Speaking of minigames, the dancing practice minigame mentioned earlier also has a new feature! If you fall short of perfect, you’re given the chance to “Retry.” If you select “Continue,” the scenario will continue as normal. This was one minigame where we felt that the game was too unfair for perfectionists. We still set out to not alter the original intent of the game.
Zero 1.1.1 Changelog
To install the patch, download the installer again, extract it, and run the launcher. Please note that all past and current save files will continue to function, so long as you keep track of your savedata folder.
- Use a more thorough additional voice determining system on game start (from Azure).
- Implement “Show BGM title popup” feature (from Azure).
- Fix display of digital turbo at 1.5x (from Azure).
- Fix save list being able to lose focus (from Azure).
- Fix save list overwrite confirmation not supporting CANCEL binding (from Azure).
- Fix ability to load invalid saves (from Azure).

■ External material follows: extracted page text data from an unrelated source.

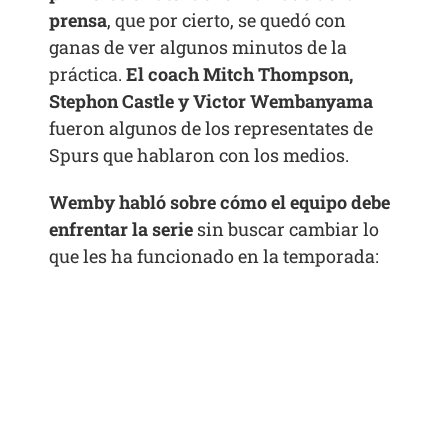
prensa
, que por cierto, se quedó con
ganas de ver algunos minutos de la
práctica.
El coach Mitch Thompson,
Stephon Castle y Victor Wembanyama
fueron algunos de los representates de
Spurs que hablaron con los medios.
Wemby habló sobre cómo el equipo debe
enfrentar la serie
sin buscar cambiar lo
que les ha funcionado en la temporada: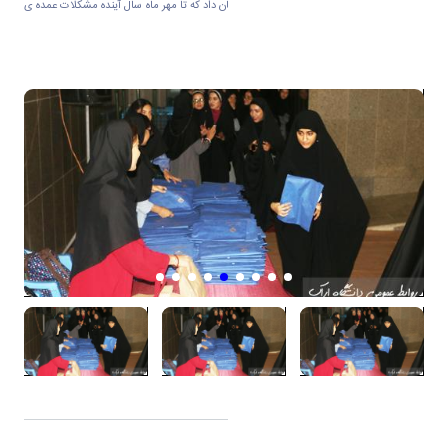
دکتر بهرامی همچنین این وعده را به دانشجویان داد که تا مهر ماه سال آینده مشکلات عمده ی
خوابگاه به طور کلی حل شود.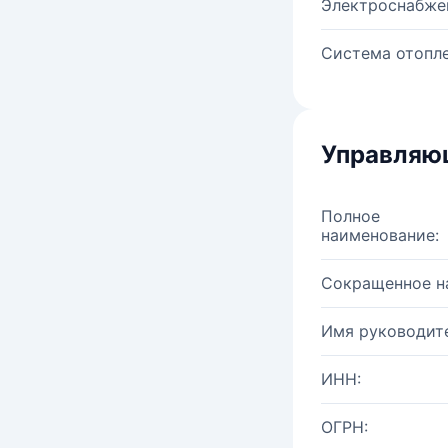
Электроснабже
Система отопле
Управляю
Полное
наименование:
Сокращенное н
Имя руководите
ИНН:
ОГРН: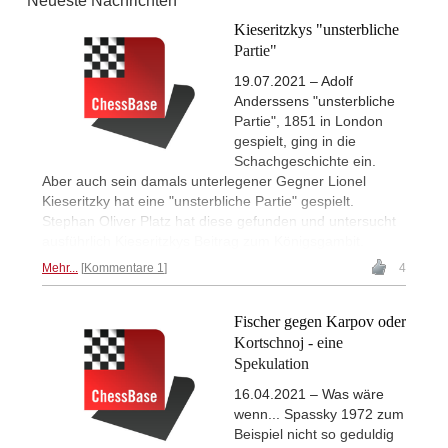
Neueste Nachrichten
Kieseritzkys "unsterbliche
Partie"
19.07.2021 – Adolf
Anderssens "unsterbliche
Partie", 1851 in London
gespielt, ging in die
Schachgeschichte ein.
Aber auch sein damals unterlegener Gegner Lionel
Kieseritzky hat eine "unsterbliche Partie" gespielt.
Stephan Oliver Platz hat diese gefunden und untersucht
ausführlich Kieseritzkys Beitrag zum Königsgambit.
Mehr...
Kommentare 1
4
Fischer gegen Karpov oder
Kortschnoj - eine
Spekulation
16.04.2021 – Was wäre
wenn... Spassky 1972 zum
Beispiel nicht so geduldig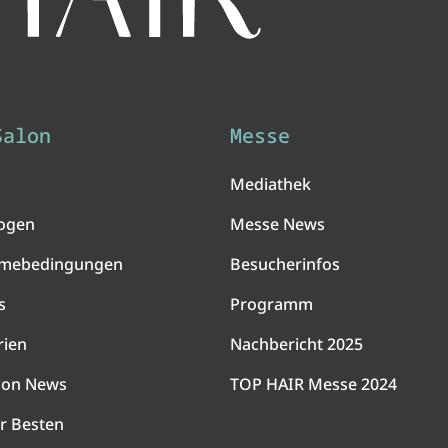
Salon
Messe
Mediathek
ogen
Messe News
hmebedingungen
Besucherinfos
s
Programm
rien
Nachbericht 2025
lon News
TOP HAIR Messe 2024
r Besten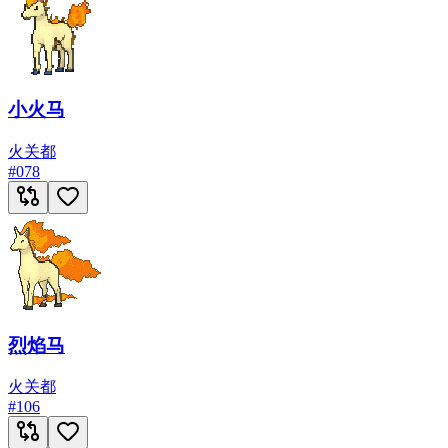
小火马
火
关都
#
078
烈焰马
火
关都
#
106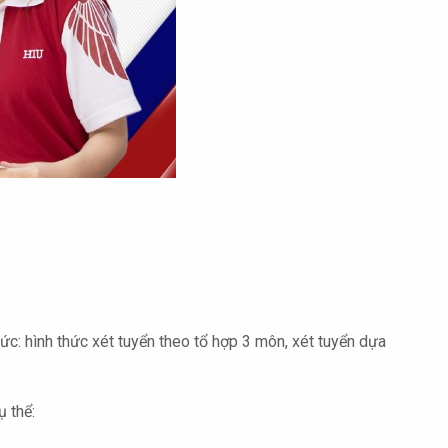
hức: hình thức xét tuyển theo tổ hợp 3 môn, xét tuyển dựa
ụ thể: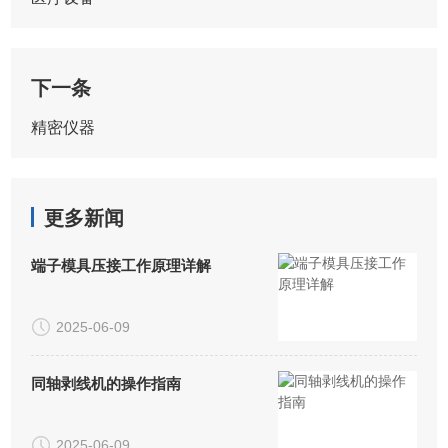
下一条
精密仪器
更多新闻
端子模具压接工作原理详解
2025-06-09
同轴剥线机的操作指南
2025-06-09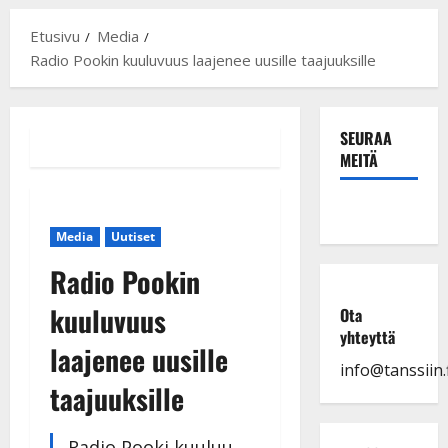
Etusivu
Media
Radio Pookin kuuluvuus laajenee uusille taajuuksille
SEURAA
MEITÄ
Media
Uutiset
Radio Pookin
kuuluvuus
Ota
yhteyttä
laajenee uusille
info@tanssiin.f
taajuuksille
Radio Pooki kuuluu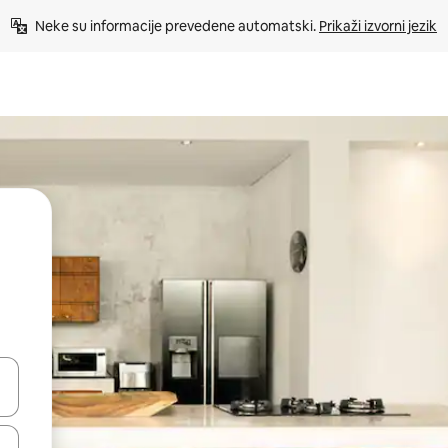
Neke su informacije prevedene automatski. 
Prikaži izvorni jezik
dati koristeći se strelicama prema gore i prema dolje, kao i dodirom i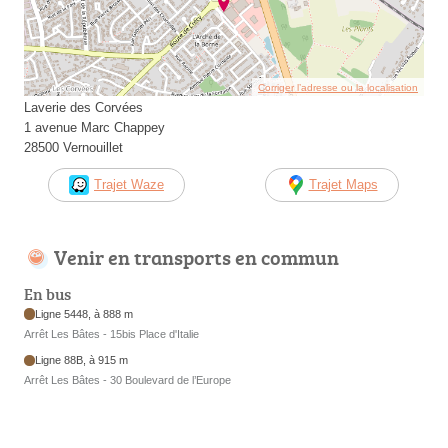
Corriger l’adresse ou la localisation
Laverie des Corvées
1 avenue Marc Chappey
28500 Vernouillet
Trajet Waze
Trajet Maps
Venir en transports en commun
En bus
Ligne 5448, à 888 m
Arrêt Les Bâtes - 15bis Place d'Italie
Ligne 88B, à 915 m
Arrêt Les Bâtes - 30 Boulevard de l’Europe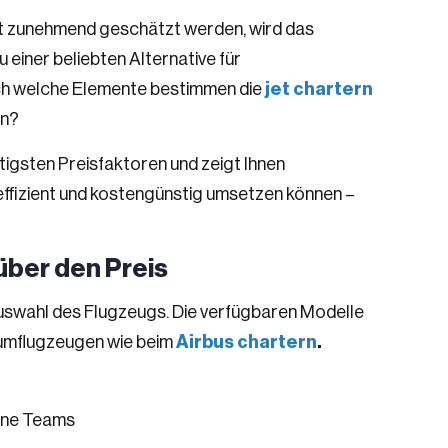
fort zunehmend geschätzt werden, wird das
u einer beliebten Alternative für
ch welche Elemente bestimmen die
jet chartern
en?
chtigsten Preisfaktoren und zeigt Ihnen
ffizient und kostengünstig umsetzen können –
über den Preis
Auswahl des Flugzeugs. Die verfügbaren Modelle
raumflugzeugen wie beim
Airbus chartern
.
eine Teams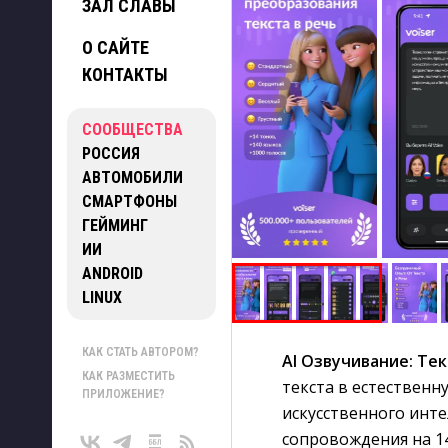
ЗАЛ СЛАВЫ
О САЙТЕ
КОНТАКТЫ
СООБЩЕСТВА
РОССИЯ
АВТОМОБИЛИ
СМАРТФОНЫ
ГЕЙМИНГ
ИИ
ANDROID
LINUX
КАК СТАТЬ АВТОРОМ?
AI Озвучивание: Тек
КАК РАЗМЕСТИТЬ
текста в естествен
ПРИЛОЖЕНИЕ?
искусственного инте
сопровождения на 14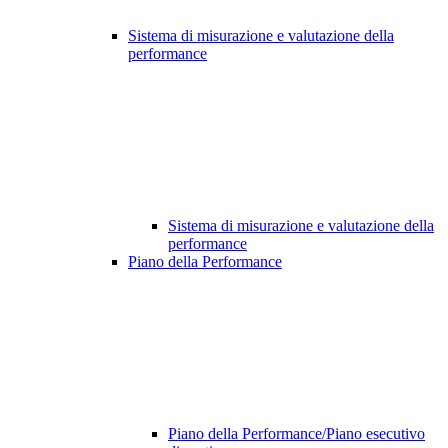
Sistema di misurazione e valutazione della
performance
Sistema di misurazione e valutazione della
performance
Piano della Performance
Piano della Performance/Piano esecutivo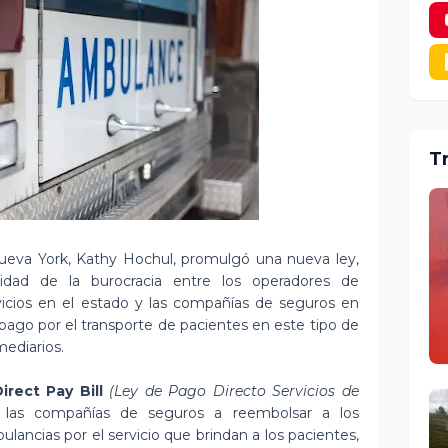
T
eva York, Kathy Hochul, promulgó una nueva ley,
ejidad de la burocracia entre los operadores de
icios en el estado y las compañías de seguros en
l pago por el transporte de pacientes en este tipo de
mediarios.
irect Pay Bill
(Ley de Pago Directo Servicios de
 las compañías de seguros a reembolsar a los
ancias por el servicio que brindan a los pacientes,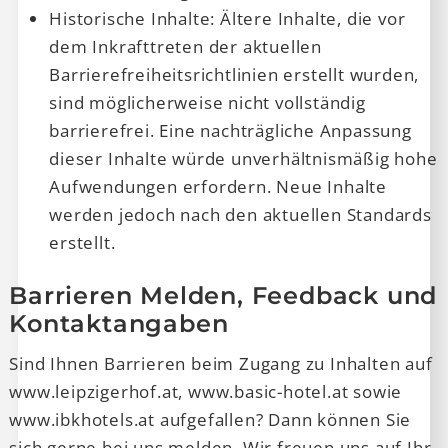
Leipziger Hof
Historische Inhalte: Ältere Inhalte, die vor
dem Inkrafttreten der aktuellen
Barrierefreiheitsrichtlinien erstellt wurden,
Basic Hotel Innsbruck
sind möglicherweise nicht vollständig
barrierefrei. Eine nachträgliche Anpassung
dieser Inhalte würde unverhältnismäßig hohe
Gutscheine
Aufwendungen erfordern. Neue Inhalte
werden jedoch nach den aktuellen Standards
erstellt.
Shop
Barrieren Melden, Feedback und
Kontaktangaben
Sind Ihnen Barrieren beim Zugang zu Inhalten auf
Jobs & Karriere
www.leipzigerhof.at, www.basic-hotel.at sowie
www.ibkhotels.at aufgefallen? Dann können Sie
sich gerne bei uns melden. Wir freuen uns auf Ihr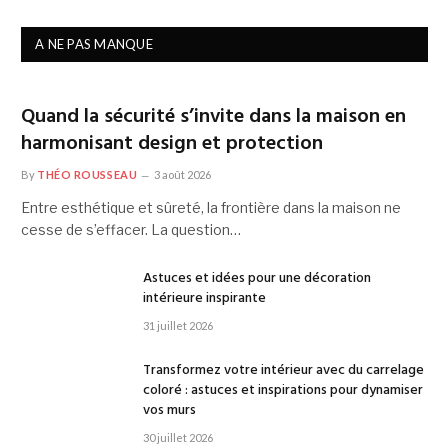
A NE PAS MANQUE
Quand la sécurité s’invite dans la maison en
harmonisant design et protection
By
THÉO ROUSSEAU
3 août 2026
Entre esthétique et sûreté, la frontière dans la maison ne
cesse de s’effacer. La question…
Astuces et idées pour une décoration
intérieure inspirante
31 juillet 2026
Transformez votre intérieur avec du carrelage
coloré : astuces et inspirations pour dynamiser
vos murs
30 juillet 2026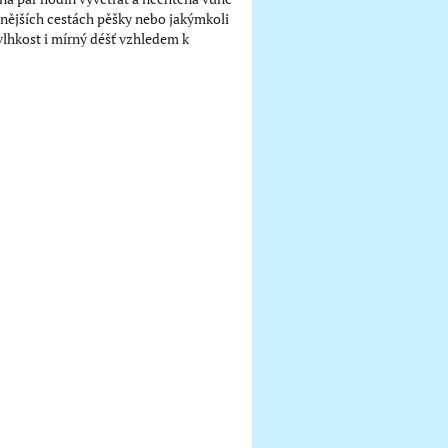
ůznějších cestách pěšky nebo jakýmkoli
lhkost i mírný déšť vzhledem k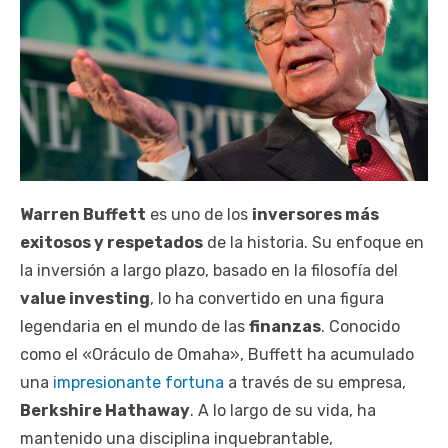
Warren Buffett
es uno de los
inversores más
exitosos y respetados
de la historia. Su enfoque en
la inversión a largo plazo, basado en la filosofía del
value investing
, lo ha convertido en una figura
legendaria en el mundo de las
finanzas
. Conocido
como el «Oráculo de Omaha», Buffett ha acumulado
una
impresionante fortuna
a través de su empresa,
Berkshire Hathaway
. A lo largo de su vida, ha
mantenido una disciplina inquebrantable,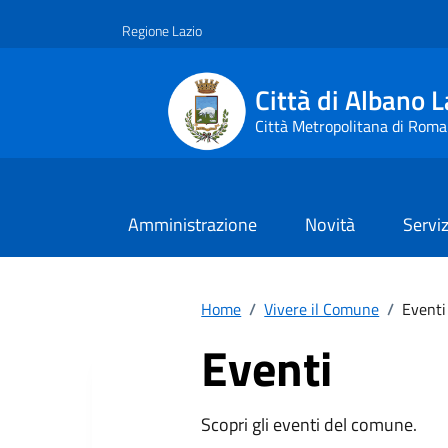
Vai ai contenuti
Vai al footer
Regione Lazio
Città di Albano L
Città Metropolitana di Roma
Amministrazione
Novità
Serviz
Home
/
Vivere il Comune
/
Eventi
Eventi
Scopri gli eventi del comune.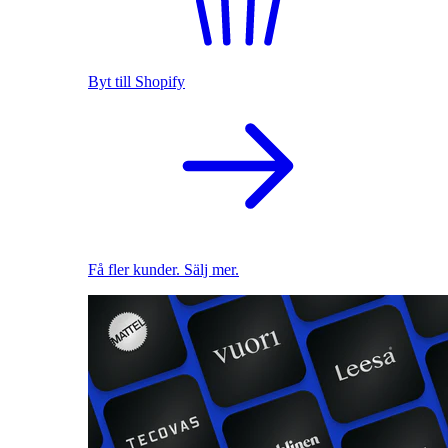
Byt till Shopify
Få fler kunder. Sälj mer.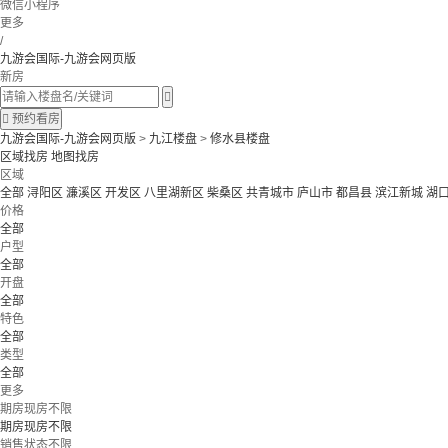
微信小程序
更多
/
九游会国际-九游会网页版
新房


预约看房
九游会国际-九游会网页版
>
九江楼盘
>
修水县楼盘
区域找房
地图找房
区域
全部
浔阳区
濂溪区
开发区
八里湖新区
柴桑区
共青城市
庐山市
都昌县
滨江新城
湖
价格
全部
户型
全部
开盘
全部
特色
全部
类型
全部
更多
期房现房不限
期房现房不限
销售状态不限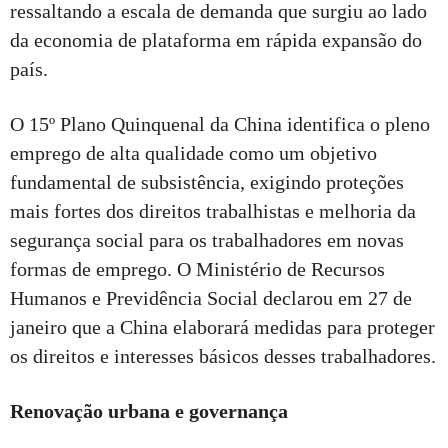
ressaltando a escala de demanda que surgiu ao lado
da economia de plataforma em rápida expansão do
país.
O 15º Plano Quinquenal da China identifica o pleno
emprego de alta qualidade como um objetivo
fundamental de subsistência, exigindo proteções
mais fortes dos direitos trabalhistas e melhoria da
segurança social para os trabalhadores em novas
formas de emprego. O Ministério de Recursos
Humanos e Previdência Social declarou em 27 de
janeiro que a China elaborará medidas para proteger
os direitos e interesses básicos desses trabalhadores.
Renovação urbana e governança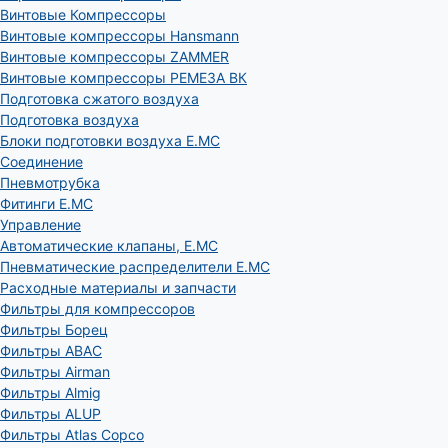
Винтовые Компрессоры
Винтовые компрессоры Hansmann
Винтовые компрессоры ZAMMER
Винтовые компрессоры РЕМЕЗА ВК
Подготовка сжатого воздуха
Подготовка воздуха
Блоки подготовки воздуха E.MC
Соединение
Пневмотрубка
Фитинги E.MC
Управление
Автоматические клапаны, Е.МС
Пневматические распределители E.MC
Расходные материалы и запчасти
Фильтры для компрессоров
Фильтры Борец
Фильтры ABAC
Фильтры Airman
Фильтры Almig
Фильтры ALUP
Фильтры Atlas Copco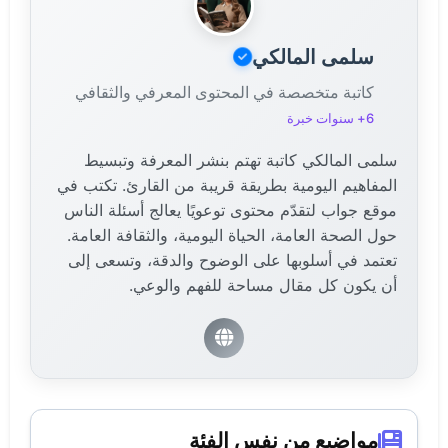
سلمى المالكي
كاتبة متخصصة في المحتوى المعرفي والثقافي
6+ سنوات خبرة
سلمى المالكي كاتبة تهتم بنشر المعرفة وتبسيط
المفاهيم اليومية بطريقة قريبة من القارئ. تكتب في
موقع جواب لتقدّم محتوى توعويًا يعالج أسئلة الناس
حول الصحة العامة، الحياة اليومية، والثقافة العامة.
تعتمد في أسلوبها على الوضوح والدقة، وتسعى إلى
أن يكون كل مقال مساحة للفهم والوعي.
مواضيع من نفس الفئة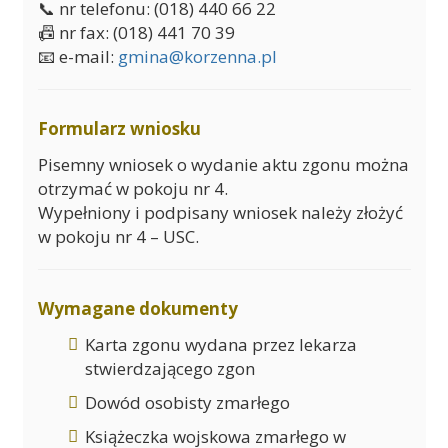
📞 nr telefonu: (018) 440 66 22
📠 nr fax: (018) 441 70 39
📧 e-mail:
gmina@korzenna.pl
Formularz wniosku
Pisemny wniosek o wydanie aktu zgonu można
otrzymać w pokoju nr 4.
Wypełniony i podpisany wniosek należy złożyć
w pokoju nr 4 – USC.
Wymagane dokumenty
Karta zgonu wydana przez lekarza
stwierdzającego zgon
Dowód osobisty zmarłego
Książeczka wojskowa zmarłego w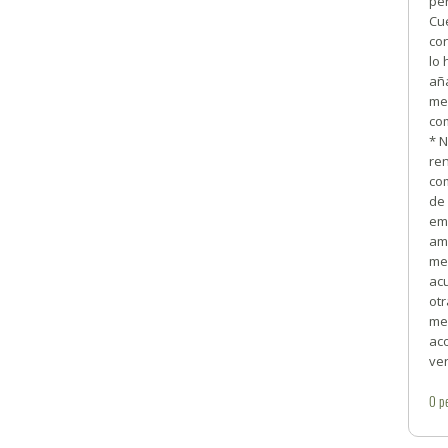
pe
Cu
con
lo
aña
me
com
* N
re
co
de 
emb
amb
mec
ac
ot
me
aco
ve
0
p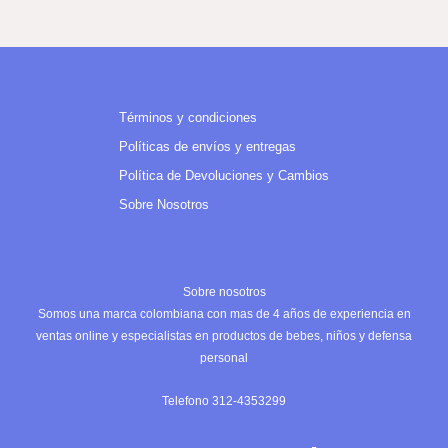
Términos y condiciones
Políticas de envíos y entregas
Política de Devoluciones y Cambios
Sobre Nosotros
Sobre nosotros
Somos una marca colombiana con mas de 4 años de experiencia en
ventas online y especialistas en productos de bebes, niños y defensa
personal
Telefono 312-4353299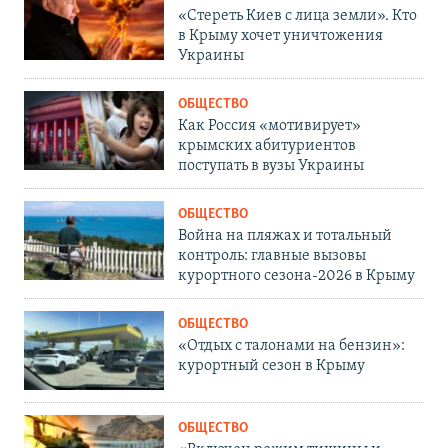
«Стереть Киев с лица земли». Кто
в Крыму хочет уничтожения
Украины
ОБЩЕСТВО
Как Россия «мотивирует»
крымских абитуриентов
поступать в вузы Украины
ОБЩЕСТВО
Война на пляжах и тотальный
контроль: главные вызовы
курортного сезона-2026 в Крыму
ОБЩЕСТВО
«Отдых с талонами на бензин»:
курортный сезон в Крыму
ОБЩЕСТВО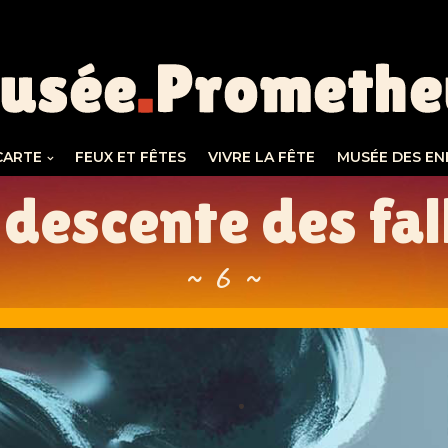
CARTE
FEUX ET FÊTES
VIVRE LA FÊTE
MUSÉE DES EN
 descente des fal
~ 6 ~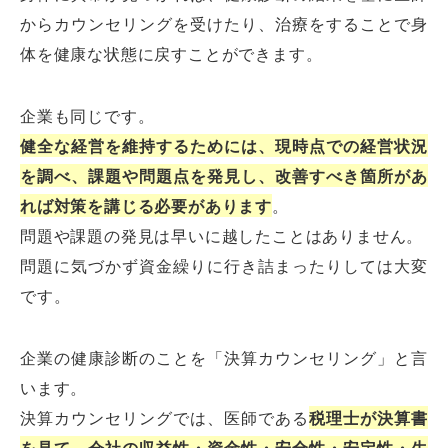
からカウンセリングを受けたり、治療をすることで身
体を健康な状態に戻すことができます。
企業も同じです。
健全な経営を維持するためには、現時点での経営状況
を調べ、課題や問題点を発見し、改善すべき箇所があ
れば対策を講じる必要があります
。
問題や課題の発見は早いに越したことはありません。
問題に気づかず資金繰りに行き詰まったりしては大変
です。
企業の健康診断のことを「決算カウンセリング」と言
います。
決算カウンセリングでは、医師である
税理士が決算書
を見て、会社の収益性・資金性・安全性・安定性・生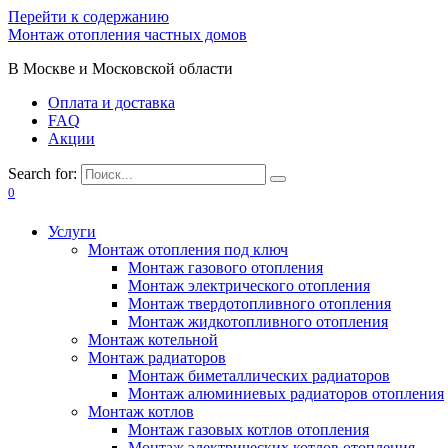
Перейти к содержанию
Монтаж отопления частных домов
В Москве и Московской области
Оплата и доставка
FAQ
Акции
Search for:
0
Услуги
Монтаж отопления под ключ
Монтаж газового отопления
Монтаж электрического отопления
Монтаж твердотопливного отопления
Монтаж жидкотопливного отопления
Монтаж котельной
Монтаж радиаторов
Монтаж биметаллических радиаторов
Монтаж алюминиевых радиаторов отопления
Монтаж котлов
Монтаж газовых котлов отопления
Монтаж электрических котлов отопления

- Fixed typos on a couple of notebook pages.
- Improvements made to character bust, Camp Menu character, and character cut in textures.
- Corrected numerous text errors and typos.
- Editing for term, name, and other consistency with Trails to Azure and Trails of Cold Steel IV for PC.
- Fixed bug where ZeroLauncher was checking the default install path before the registry entry. If this was occurring with multiple copies of the game’s files, the install target could be different than expected.
- Mod files are now renamed zip files, discouraging players from extracting them. The launcher needs the unextracted files in the same folder, but cannot stay in the initial downloaded zip.